Advocacy group in Britain for the dignified treatment of human remains

Honouring the Ancient Dead (HAD) is a British Neopagan advocacy group working within Britain for the dignified treatment of human remains of British pagan provenance. It explores the issues of excavation, storage, museum display, disposal, repatriation and reburial. In particular questioning the idea of who has assumed authority over human remains, its core remit is dialogue and consultation between all relevant bodies when decisions are made about the remains of the ancient dead.

== History ==
The organization was founded by Emma Restall Orr, during the May 2004 negotiations regarding roads around Stonehenge.

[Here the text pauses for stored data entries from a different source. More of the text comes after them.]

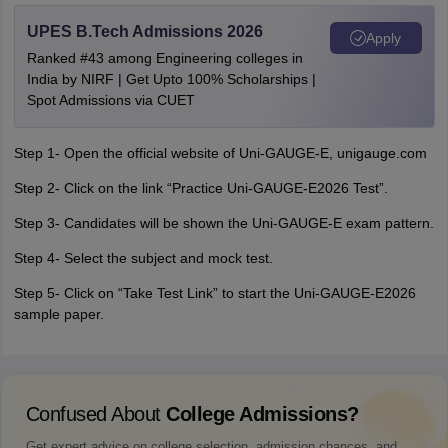
UPES B.Tech Admissions 2026
Apply
Ranked #43 among Engineering colleges in
India by NIRF | Get Upto 100% Scholarships |
Spot Admissions via CUET
Step 1- Open the official website of Uni-GAUGE-E, unigauge.com
Step 2- Click on the link “Practice Uni-GAUGE-E2026 Test”.
Step 3- Candidates will be shown the Uni-GAUGE-E exam pattern.
Step 4- Select the subject and mock test.
Step 5- Click on “Take Test Link” to start the Uni-GAUGE-E2026
sample paper.
Confused About
College Admissions?
Get expert advice on college selection, admission chances, and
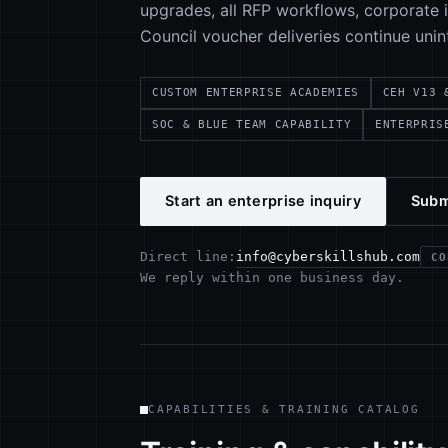
upgrades, all RFP workflows, corporate in
Council voucher deliveries continue unin
CUSTOM ENTERPRISE ACADEMIES
CEH V13 
SOC & BLUE TEAM CAPABILITY
ENTERPRIS
Start an enterprise inquiry
Subm
info@cyberskillshub.com
Direct line:
CO
We reply within one business day.
CAPABILITIES & TRAINING CATALOG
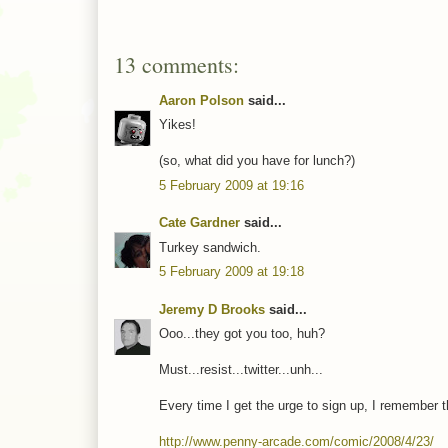
13 comments:
Aaron Polson
said...
Yikes!
(so, what did you have for lunch?)
5 February 2009 at 19:16
Cate Gardner
said...
Turkey sandwich.
5 February 2009 at 19:18
Jeremy D Brooks
said...
Ooo...they got you too, huh?
Must...resist...twitter...unh...
Every time I get the urge to sign up, I remember 
http://www.penny-arcade.com/comic/2008/4/23/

It makes no difference how long ago someone died. We are their living relatives.

HAD proposed a "Rite for the Committal of Human Remains" which focuses on respect while avoiding references to specific faiths or beliefs. HAD is not calling for mandatory reburial.

Honouring the Ancient Dead communicates with academics and museums to raise awareness of the treatment of human remains in the British Isles. Many museums are sending human remains belonging to native peoples of other countries back for reburial. Where British remains are concerned, it is difficult to prove direct ancestry, nor is there coherence of religious belief through time connecting the ancient dead with the living. However, Honouring the Ancient Dead is challenging museums, curators and scientists to consider the British dead in a new light and to treat all remains with respect. The debate over human remains ranges widely with the needs of science, specific cultures, and the bones themselves under consideration. HAD works successfully in cooperation with museums such as The Manchester Museum (with whom it ran a conference in 2006), Leicester Museums, the Museum of London and many others, and has been developing sound relations with the National Trust and English Heritage.

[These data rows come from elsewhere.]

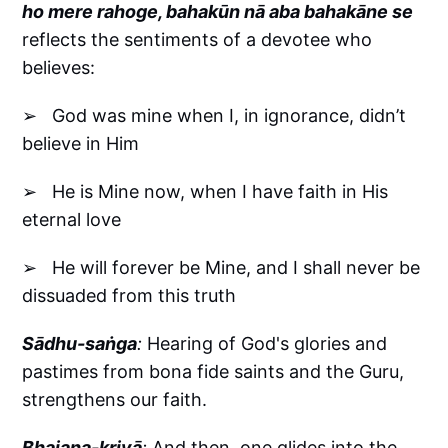
ho mere rahoge, bahakūn nā aba bahakāne se
reflects the sentiments of a devotee who
believes:
➢ God was mine when I, in ignorance, didn’t
believe in Him
➢ He is Mine now, when I have faith in His
eternal love
➢ He will forever be Mine, and I shall never be
dissuaded from this truth
Sādhu-saṅga
:
Hearing of God's glories and
pastimes from bona fide saints and the Guru,
strengthens our faith.
Bhajana-kriyā
:
And then, one glides into the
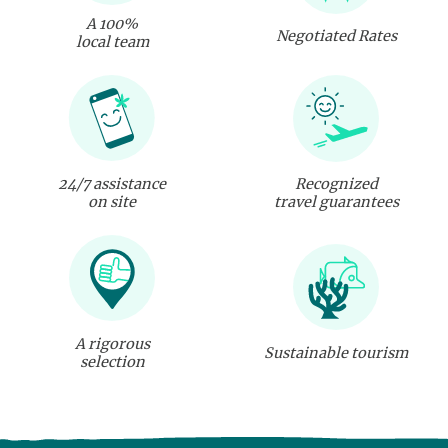
A 100%
Negotiated Rates
local team
24/7 assistance
Recognized
on site
travel guarantees
A rigorous
Sustainable tourism
selection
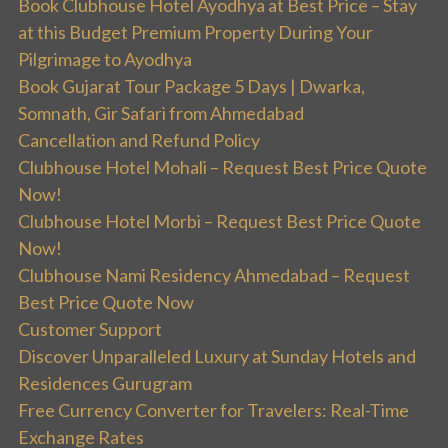
Book Clubhouse Hotel Ayodhya at Best Price – Stay
at this Budget Premium Property During Your
Pilgrimage to Ayodhya
Book Gujarat Tour Package 5 Days | Dwarka,
Somnath, Gir Safari from Ahmedabad
Cancellation and Refund Policy
Clubhouse Hotel Mohali – Request Best Price Quote
Now!
Clubhouse Hotel Morbi – Request Best Price Quote
Now!
Clubhouse Nami Residency Ahmedabad – Request
Best Price Quote Now
Customer Support
Discover Unparalleled Luxury at Sunday Hotels and
Residences Gurugram
Free Currency Converter for Travelers: Real-Time
Exchange Rates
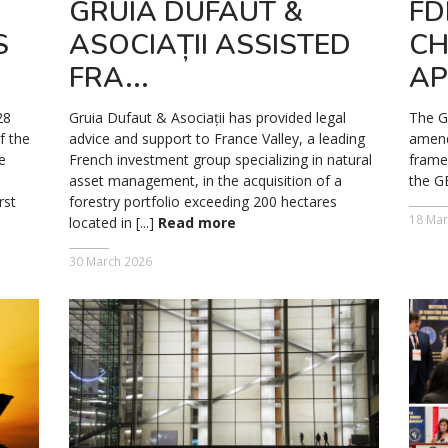
GRUIA DUFAUT &
FD
S
ASOCIAȚII ASSISTED
CH
FRA...
AP
28
Gruia Dufaut & Asociații has provided legal
The G
f the
advice and support to France Valley, a leading
amend
e
French investment group specializing in natural
frame
asset management, in the acquisition of a
the G
rst
forestry portfolio exceeding 200 hectares
18 Mar
located in [...]
Read more
30 March 2026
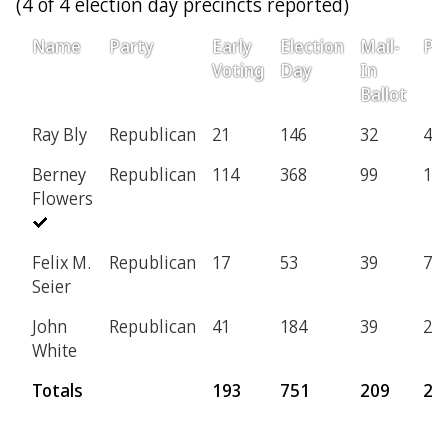
(4 of 4 election day precincts reported)
Name
Party
Early
Election
Mail-
Pro
Voting
Day
In
Ballot
Ray Bly
Republican
21
146
32
4
Berney
Republican
114
368
99
11
Flowers
Felix M.
Republican
17
53
39
7
Seier
John
Republican
41
184
39
2
White
Totals
193
751
209
24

Current government guidelines regarding human remains are sympathetic to genealogical descendants, the cultural community of origin, and the Country of Origin. They require some proof of cultural, spiritual and religious significance of the remains.

Claims are unlikely to be successful for any remains over 300 years old, and are unlikely to be considered for remains over 500 years old, except where a very close and continuous geographical, religious, spiritual and cultural link can be demonstrated.